Take 16th Circuit Judge Susan Clancy-Boles. Whether it was my story on her attempt to hide her brother’s affair with Anjum Coffland, her ham-handed maneuvering to circumvent the county’s 2017 across-the-board budget cuts as chief judge, or her abysmally poor handling of the 2018 Kane County probation workers strike, I haven’t been shy about calling her out.

Though I certainly haven’t gone out of my way to write about her, my 2018 conclusion was this:

Chief Judge Boles is one of those individuals who’s had everything handed to her all her life. She hasn’t had to work or struggle for much. As a result, she’s become arrogant, dictatorial and has absolutely no empathy for anyone who doesn’t come directly from her world.

That’s when a number of local attorneys leapt to her defense claiming I was being unduly harsh. But just like the aforementioned clockwork, the Judge just went out of her way to prove my original assessment of her was dead on.

This story starts with a long-time Geneva, Illinois, Facebook friend contacting me in regard to a neighbor “butchering” her backyard trees while she was on vacation. I put the word “butchering” in quotes because that’s how a Geneva Police officer described the tree trimming aftermath.

While it’s  certainly an interesting story, I told my friend that it didn’t rise to the level of a column and advised her she may have to resort to civil court to resolve the issue. But when she asked me, “What if I told you those neighbors were Judge Susan Clancy Boles and her husband Bob?” Suddenly, I was all ears.

So, let’s examine exactly what a sitting Kane County judge just did:

1. She had her neighbor’s trees “butchered” without making any attempt to contact them first. The Boles never complained about the trees, they’d never inquired about cutting them back, and then they waited until their neighbors went on vacation to call out the chainsaws. Apparently good fences don’t always make good neighbors.

2. As clearly depicted in the attached photographs, with the exception of an unsightly 12-foot trunk, you can see how the Boles removed the entirety of a 100-year-old elm that was primarily on their neighbor’s property. Worse yet, as anyone who lives in Geneva’s downtown historical district will tell you, no tree can be removed there without the express written consent of the city council. And Judge Boles was well aware of that statute because a local attorney told me she’s heard similar cases before. Who cuts down a neighbor’s tree while they’re on vacation and leaves a 12-foot stump? The word “arrogance” doesn’t begin to describe the act.

3. Our intrepid judge also ran afoul of Illinois’ “Wrongful Tree Cutting Act” which has been on the books since 1830. She knew that ordinance opened her to treble damages, but she proceeded with her plan, regardless.

4. Judge Boles, or more likely her agents, clearly trespassed on her neighbor’s property to perpetrate this underhanded task. The photo below clearly shows the trampled garden, and the only way they could bring that large elm down is if they illegally entered that backyard. They certainly weren’t the least bit concerned with the final aesthetic, either.

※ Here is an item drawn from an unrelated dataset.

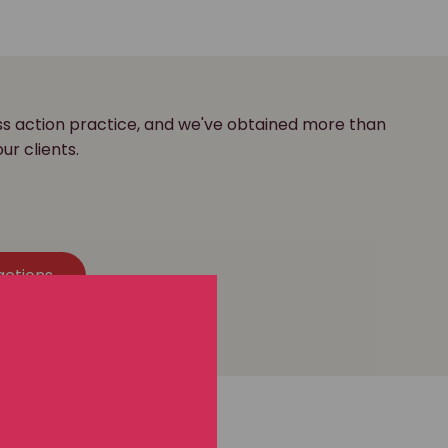
ass action practice, and we've obtained more than
our clients.
actions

It would’ve been bad enough if this heartless act involved a “regular” neighbor, but for a sitting Kane County judge to instigate it puts it well into “beyond the pale” territory. Oh! Have I mentioned that Judge Clancy-Boles is currently running for a seat on the second district appellate court?

After my friend returned home, and she and her husband recovered from the shock of this violation, the husbands briefly discussed the need to further discuss the problem. But there was no subsequent communication until a GPD officer knocked on the Boles door and told the Judge she needed to call her neighbor. Judge Boles clearly adheres to that proud “if you ignore something long enough it will go away” American tradition.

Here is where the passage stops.